--- Work instructions ---
Transcribe the records below exactly, leaving out any pictures.

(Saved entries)
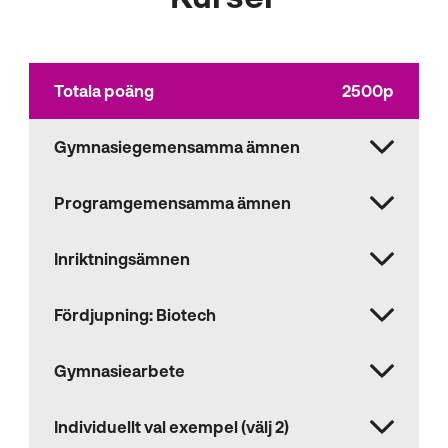
Totala poäng
2500p
Gymnasiegemensamma ämnen
Programgemensamma ämnen
Inriktningsämnen
Fördjupning: Biotech
Gymnasiearbete
Individuellt val exempel (välj 2)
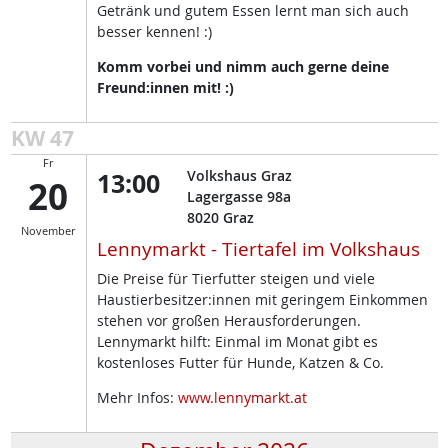
Getränk und gutem Essen lernt man sich auch
besser kennen! :)
Komm vorbei und nimm auch gerne deine
Freund:innen mit! :)
KW 47
Fr
13:00
Volkshaus Graz
20
Lagergasse 98a
8020
Graz
November
Lennymarkt - Tiertafel im Volkshaus
Die Preise für Tierfutter steigen und viele
Haustierbesitzer:innen mit geringem Einkommen
stehen vor großen Herausforderungen.
Lennymarkt hilft: Einmal im Monat gibt es
kostenloses Futter für Hunde, Katzen & Co.
Mehr Infos:
www.lennymarkt.at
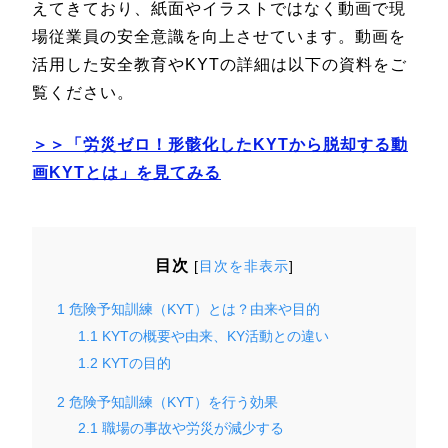
えてきており、紙面やイラストではなく動画で現
場従業員の安全意識を向上させています。動画を
活用した安全教育やKYTの詳細は以下の資料をご
覧ください。
＞＞「労災ゼロ！形骸化したKYTから脱却する動
画KYTとは」を見てみる
目次
[
目次を非表示
]
1
危険予知訓練（KYT）とは？由来や目的
1.1
KYTの概要や由来、KY活動との違い
1.2
KYTの目的
2
危険予知訓練（KYT）を行う効果
2.1
職場の事故や労災が減少する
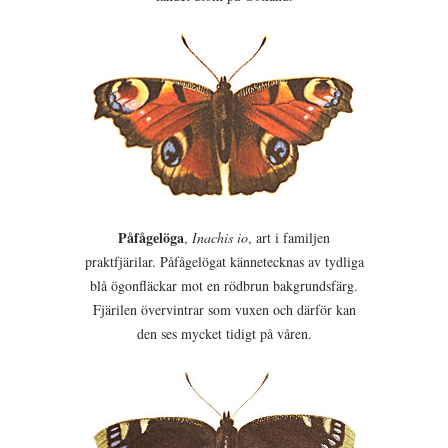
Påfågelöga
,
Inachis io
, art i familjen
praktfjärilar. Påfågelögat kännetecknas av tydliga
blå ögonfläckar mot en rödbrun bakgrundsfärg.
Fjärilen övervintrar som vuxen och därför kan
den ses mycket tidigt på våren.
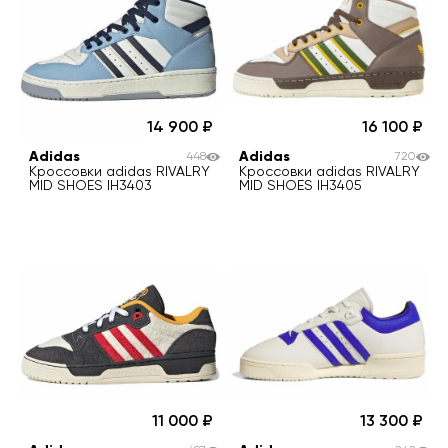
14 900
16 100
Adidas
Adidas
448
720
Кроссовки adidas RIVALRY
Кроссовки adidas RIVALRY
MID SHOES IH3403
MID SHOES IH3405
11 000
13 300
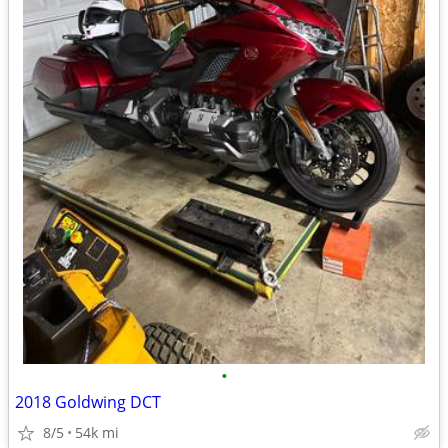
•
2018 Goldwing DCT
8/5
54k mi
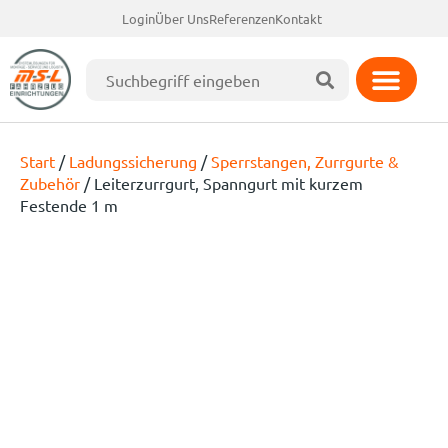
Login
Über Uns
Referenzen
Kontakt
Start
/
Ladungssicherung
/
Sperrstangen, Zurrgurte &
Zubehör
/ Leiterzurrgurt, Spanngurt mit kurzem
Festende 1 m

--- Result ---
Totala poäng
2500p
Gymnasiegemensamma ämnen
Programgemensamma ämnen
Inriktningsämnen
Fördjupning: Biotech
Gymnasiearbete
Individuellt val exempel (välj 2)
Getränk und gutem Essen lernt man sich auch
besser kennen! :)
Komm vorbei und nimm auch gerne deine
Freund:innen mit! :)
KW 47
Fr
13:00
Volkshaus Graz
20
Lagergasse 98a
8020
Graz
November
Lennymarkt - Tiertafel im Volkshaus
Die Preise für Tierfutter steigen und viele
Haustierbesitzer:innen mit geringem Einkommen
stehen vor großen Herausforderungen.
Lennymarkt hilft: Einmal im Monat gibt es
kostenloses Futter für Hunde, Katzen & Co.
Mehr Infos:
www.lennymarkt.at
えてきており、紙面やイラストではなく動画で現
場従業員の安全意識を向上させています。動画を
活用した安全教育やKYTの詳細は以下の資料をご
覧ください。
＞＞「労災ゼロ！形骸化したKYTから脱却する動
画KYTとは」を見てみる
目次
[
目次を非表示
]
1
危険予知訓練（KYT）とは？由来や目的
1.1
KYTの概要や由来、KY活動との違い
1.2
KYTの目的
2
危険予知訓練（KYT）を行う効果
2.1
職場の事故や労災が減少する
Påfågelöga
,
Inachis io
, art i familjen
praktfjärilar. Påfågelögat kännetecknas av tydliga
blå ögonfläckar mot en rödbrun bakgrundsfärg.
Fjärilen övervintrar som vuxen och därför kan
den ses mycket tidigt på våren.
14 900
16 100
Adidas
Adidas
448
720
Кроссовки adidas RIVALRY
Кроссовки adidas RIVALRY
MID SHOES IH3403
MID SHOES IH3405
11 000
13 300
•
2018 Goldwing DCT
8/5
54k mi
Login
Über Uns
Referenzen
Kontakt
Start
/
Ladungssicherung
/
Sperrstangen, Zurrgurte &
Zubehör
/ Leiterzurrgurt, Spanngurt mit kurzem
Festende 1 m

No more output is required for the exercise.